SUPPLIED DATA:
=== Section Start ===

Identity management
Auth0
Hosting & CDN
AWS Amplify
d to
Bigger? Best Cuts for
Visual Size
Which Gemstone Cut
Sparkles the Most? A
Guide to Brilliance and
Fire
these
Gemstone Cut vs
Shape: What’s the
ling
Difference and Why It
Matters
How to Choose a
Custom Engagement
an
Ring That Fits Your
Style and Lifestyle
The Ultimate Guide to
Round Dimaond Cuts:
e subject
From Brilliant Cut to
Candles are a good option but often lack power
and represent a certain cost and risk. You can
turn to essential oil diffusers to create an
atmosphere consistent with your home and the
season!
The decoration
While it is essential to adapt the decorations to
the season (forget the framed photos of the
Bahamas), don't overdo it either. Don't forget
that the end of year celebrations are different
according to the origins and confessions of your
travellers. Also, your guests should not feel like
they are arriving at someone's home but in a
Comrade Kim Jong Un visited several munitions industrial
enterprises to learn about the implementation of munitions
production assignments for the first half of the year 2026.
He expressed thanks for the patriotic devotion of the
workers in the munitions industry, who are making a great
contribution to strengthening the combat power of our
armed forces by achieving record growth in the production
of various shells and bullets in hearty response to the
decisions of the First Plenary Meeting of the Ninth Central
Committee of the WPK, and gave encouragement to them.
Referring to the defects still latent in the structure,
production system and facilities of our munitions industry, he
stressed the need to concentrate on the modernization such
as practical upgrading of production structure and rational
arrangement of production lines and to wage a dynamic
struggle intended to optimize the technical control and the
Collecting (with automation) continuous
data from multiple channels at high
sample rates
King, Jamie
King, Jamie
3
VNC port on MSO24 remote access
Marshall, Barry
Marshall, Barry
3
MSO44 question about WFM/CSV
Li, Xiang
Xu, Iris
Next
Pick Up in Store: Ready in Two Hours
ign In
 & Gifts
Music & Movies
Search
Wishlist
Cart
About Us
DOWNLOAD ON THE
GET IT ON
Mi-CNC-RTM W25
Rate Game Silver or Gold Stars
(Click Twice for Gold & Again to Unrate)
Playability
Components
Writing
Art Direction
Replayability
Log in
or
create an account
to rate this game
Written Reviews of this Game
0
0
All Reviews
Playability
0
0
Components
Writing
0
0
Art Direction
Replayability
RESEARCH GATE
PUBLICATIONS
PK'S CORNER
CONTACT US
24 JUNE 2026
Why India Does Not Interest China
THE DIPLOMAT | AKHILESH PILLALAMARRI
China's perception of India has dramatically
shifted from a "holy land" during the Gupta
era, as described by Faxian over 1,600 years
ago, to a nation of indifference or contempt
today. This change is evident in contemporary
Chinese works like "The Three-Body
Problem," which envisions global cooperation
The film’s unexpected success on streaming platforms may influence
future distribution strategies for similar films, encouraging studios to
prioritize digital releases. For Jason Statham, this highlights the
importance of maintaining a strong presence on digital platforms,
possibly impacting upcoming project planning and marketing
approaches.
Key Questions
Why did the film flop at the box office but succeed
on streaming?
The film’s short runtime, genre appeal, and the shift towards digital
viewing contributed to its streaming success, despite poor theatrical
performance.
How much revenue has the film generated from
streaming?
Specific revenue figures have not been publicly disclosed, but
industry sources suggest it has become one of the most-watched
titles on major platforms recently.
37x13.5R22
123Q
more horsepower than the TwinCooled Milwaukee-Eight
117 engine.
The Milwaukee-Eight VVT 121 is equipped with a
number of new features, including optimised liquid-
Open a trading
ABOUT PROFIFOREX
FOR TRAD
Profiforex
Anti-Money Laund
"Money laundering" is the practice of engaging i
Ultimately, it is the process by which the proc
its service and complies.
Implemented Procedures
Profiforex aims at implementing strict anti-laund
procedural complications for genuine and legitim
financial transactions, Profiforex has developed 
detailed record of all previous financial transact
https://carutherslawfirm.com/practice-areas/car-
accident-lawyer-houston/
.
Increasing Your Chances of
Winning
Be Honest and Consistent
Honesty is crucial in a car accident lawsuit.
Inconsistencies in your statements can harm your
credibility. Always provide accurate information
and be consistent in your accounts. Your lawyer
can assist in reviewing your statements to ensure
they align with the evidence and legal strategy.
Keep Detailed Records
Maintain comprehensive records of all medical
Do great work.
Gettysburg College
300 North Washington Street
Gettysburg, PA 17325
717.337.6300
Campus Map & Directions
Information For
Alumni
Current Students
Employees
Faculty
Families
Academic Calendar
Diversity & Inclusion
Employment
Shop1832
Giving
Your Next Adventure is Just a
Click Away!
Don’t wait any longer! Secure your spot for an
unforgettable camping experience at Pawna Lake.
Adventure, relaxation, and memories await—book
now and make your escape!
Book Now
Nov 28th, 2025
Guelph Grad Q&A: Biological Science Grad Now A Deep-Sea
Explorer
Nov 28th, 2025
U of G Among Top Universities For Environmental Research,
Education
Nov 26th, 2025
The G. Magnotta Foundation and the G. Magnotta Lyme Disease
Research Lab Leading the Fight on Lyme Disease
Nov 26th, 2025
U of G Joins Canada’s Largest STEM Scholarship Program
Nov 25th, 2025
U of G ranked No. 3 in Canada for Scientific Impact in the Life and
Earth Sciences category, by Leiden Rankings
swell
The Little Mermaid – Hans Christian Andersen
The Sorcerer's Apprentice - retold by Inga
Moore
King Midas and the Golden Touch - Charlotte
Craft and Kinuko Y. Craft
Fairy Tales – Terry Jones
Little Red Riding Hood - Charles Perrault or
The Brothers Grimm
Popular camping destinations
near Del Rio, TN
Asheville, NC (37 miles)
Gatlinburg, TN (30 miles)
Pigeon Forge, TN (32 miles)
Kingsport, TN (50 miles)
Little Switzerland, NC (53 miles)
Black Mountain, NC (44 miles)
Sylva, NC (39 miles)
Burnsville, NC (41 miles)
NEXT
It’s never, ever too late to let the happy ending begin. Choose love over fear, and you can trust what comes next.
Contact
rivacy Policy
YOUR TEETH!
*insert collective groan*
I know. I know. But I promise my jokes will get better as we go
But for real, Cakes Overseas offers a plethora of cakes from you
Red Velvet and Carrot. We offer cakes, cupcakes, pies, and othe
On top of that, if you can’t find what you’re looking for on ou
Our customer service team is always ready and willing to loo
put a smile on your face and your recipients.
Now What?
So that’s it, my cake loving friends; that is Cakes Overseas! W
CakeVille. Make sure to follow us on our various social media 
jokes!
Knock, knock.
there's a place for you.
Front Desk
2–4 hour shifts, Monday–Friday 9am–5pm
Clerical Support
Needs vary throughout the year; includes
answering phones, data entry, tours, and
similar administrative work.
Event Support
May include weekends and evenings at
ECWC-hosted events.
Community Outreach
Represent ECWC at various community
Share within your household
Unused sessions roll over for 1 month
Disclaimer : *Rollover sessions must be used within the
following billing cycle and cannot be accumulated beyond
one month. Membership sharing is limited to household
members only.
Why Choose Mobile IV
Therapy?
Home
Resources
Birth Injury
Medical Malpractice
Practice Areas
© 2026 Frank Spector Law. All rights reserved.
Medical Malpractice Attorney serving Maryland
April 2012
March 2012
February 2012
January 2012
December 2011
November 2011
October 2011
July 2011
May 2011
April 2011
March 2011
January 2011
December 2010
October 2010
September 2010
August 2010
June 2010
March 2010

=== Section End ===

WHAT IS EXPECTED: Emit an exact copy of the lines spanning the start of the records to the line containing "Comrade Kim Jong", inclusive, and no other output.

RESPONSE TO THE TASK:
Identity management
Auth0
Hosting & CDN
AWS Amplify
d to
Bigger? Best Cuts for
Visual Size
Which Gemstone Cut
Sparkles the Most? A
Guide to Brilliance and
Fire
these
Gemstone Cut vs
Shape: What’s the
ling
Difference and Why It
Matters
How to Choose a
Custom Engagement
an
Ring That Fits Your
Style and Lifestyle
The Ultimate Guide to
Round Dimaond Cuts:
e subject
From Brilliant Cut to
Candles are a good option but often lack power
and represent a certain cost and risk. You can
turn to essential oil diffusers to create an
atmosphere consistent with your home and the
season!
The decoration
While it is essential to adapt the decorations to
the season (forget the framed photos of the
Bahamas), don't overdo it either. Don't forget
that the end of year celebrations are different
according to the origins and confessions of your
travellers. Also, your guests should not feel like
they are arriving at someone's home but in a
Comrade Kim Jong Un visited several munitions industrial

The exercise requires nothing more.